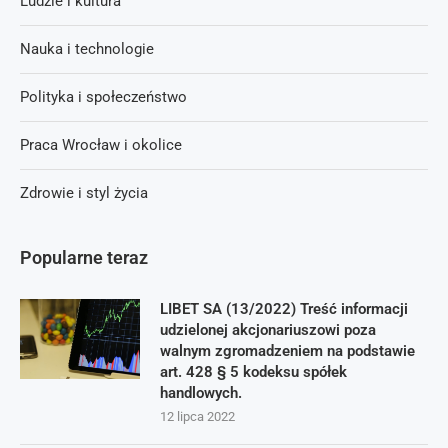
Ludzie i kultura
Nauka i technologie
Polityka i społeczeństwo
Praca Wrocław i okolice
Zdrowie i styl życia
Popularne teraz
LIBET SA (13/2022) Treść informacji
udzielonej akcjonariuszowi poza
walnym zgromadzeniem na podstawie
art. 428 § 5 kodeksu spółek
handlowych.
12 lipca 2022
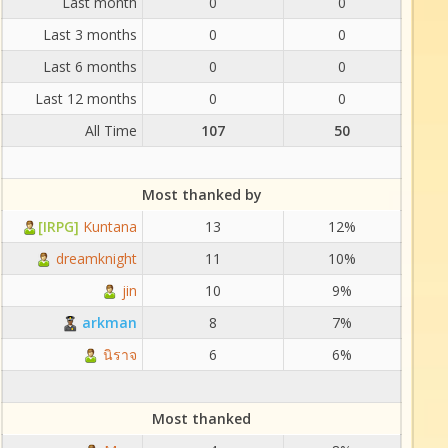
Last month
0
0
Last 3 months
0
0
Last 6 months
0
0
Last 12 months
0
0
All Time
107
50
Most thanked by
[IRPG]
Kuntana
13
12%
dreamknight
11
10%
jin
10
9%
arkman
8
7%
นิราจ
6
6%
Most thanked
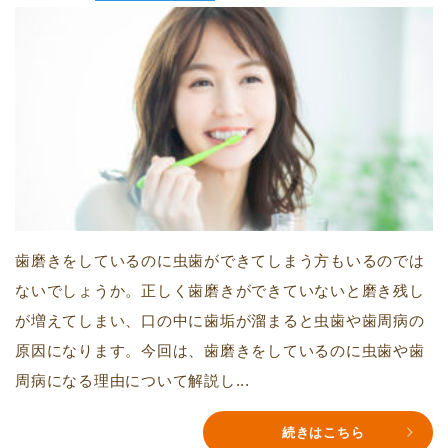
歯磨きをしているのに虫歯ができてしまう方もいるのでは
ないでしょうか。正しく歯磨きができていないと磨き残し
が増えてしまい、口の中に歯垢が溜まると虫歯や歯周病の
原因になります。今回は、歯磨きをしているのに虫歯や歯
周病になる理由について解説し...
続きはこちら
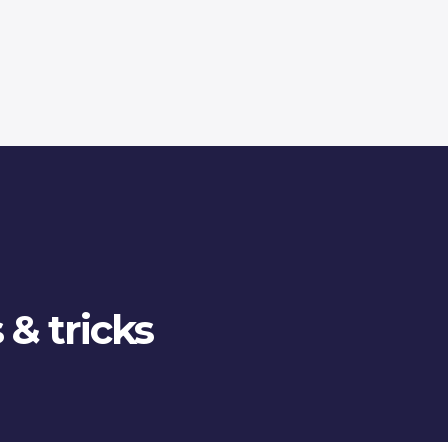
 & tricks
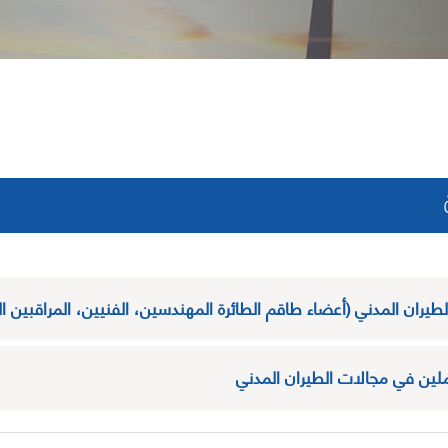
يران المدني (أعضاء طاقم الطائرة المهندسين، الفنيين، المراقبين ا
ملين في مجالات الطيران المدني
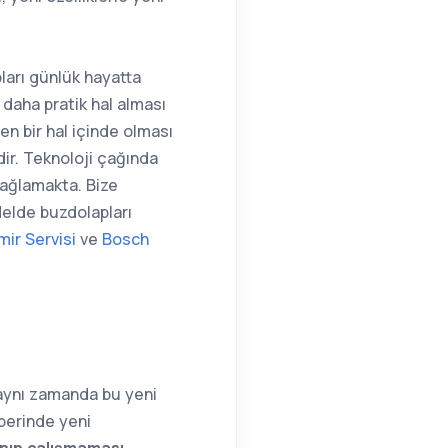
ları günlük hayatta
daha pratik hal alması
en bir hal içinde olması
ir. Teknoloji çağında
sağlamakta. Bize
delde buzdolapları
ir Servisi
ve
Bosch
 aynı zamanda bu yeni
aberinde yeni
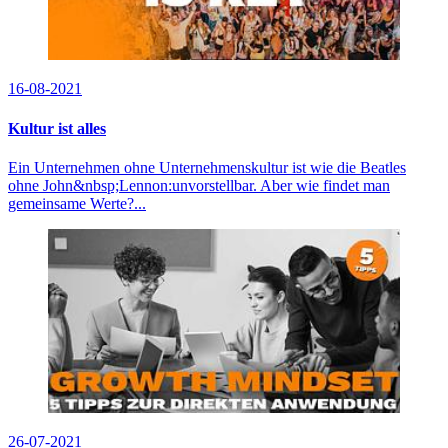
16-08-2021
Kultur ist alles
Ein Unternehmen ohne Unternehmenskultur ist wie die Beatles
ohne John&nbsp;Lennon:unvorstellbar. Aber wie findet man
gemeinsame Werte?...
26-07-2021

□ □ □ □ □

### Work task
The material above is to be output exactly, with each picture left out.

### Result below
Ludzie i kultura
Nauka i technologie
Polityka i społeczeństwo
Praca Wrocław i okolice
Zdrowie i styl życia
Popularne teraz
LIBET SA (13/2022) Treść informacji
udzielonej akcjonariuszowi poza
walnym zgromadzeniem na podstawie
art. 428 § 5 kodeksu spółek
handlowych.
12 lipca 2022
Last month
0
0
Last 3 months
0
0
Last 6 months
0
0
Last 12 months
0
0
All Time
107
50
Most thanked by
[IRPG]
Kuntana
13
12%
dreamknight
11
10%
jin
10
9%
arkman
8
7%
นิราจ
6
6%
Most thanked
歯磨きをしているのに虫歯ができてしまう方もいるのでは
ないでしょうか。正しく歯磨きができていないと磨き残し
が増えてしまい、口の中に歯垢が溜まると虫歯や歯周病の
原因になります。今回は、歯磨きをしているのに虫歯や歯
周病になる理由について解説し...
続きはこちら
 & tricks
يران المدني (أعضاء طاقم الطائرة المهندسين، الفنيين، المراقبين ا
ملين في مجالات الطيران المدني
ları günlük hayatta
daha pratik hal alması
en bir hal içinde olması
ir. Teknoloji çağında
sağlamakta. Bize
delde buzdolapları
ir Servisi
ve
Bosch
 aynı zamanda bu yeni
aberinde yeni
16-08-2021
Kultur ist alles
Ein Unternehmen ohne Unternehmenskultur ist wie die Beatles
ohne John&nbsp;Lennon:unvorstellbar. Aber wie findet man
gemeinsame Werte?...
26-07-2021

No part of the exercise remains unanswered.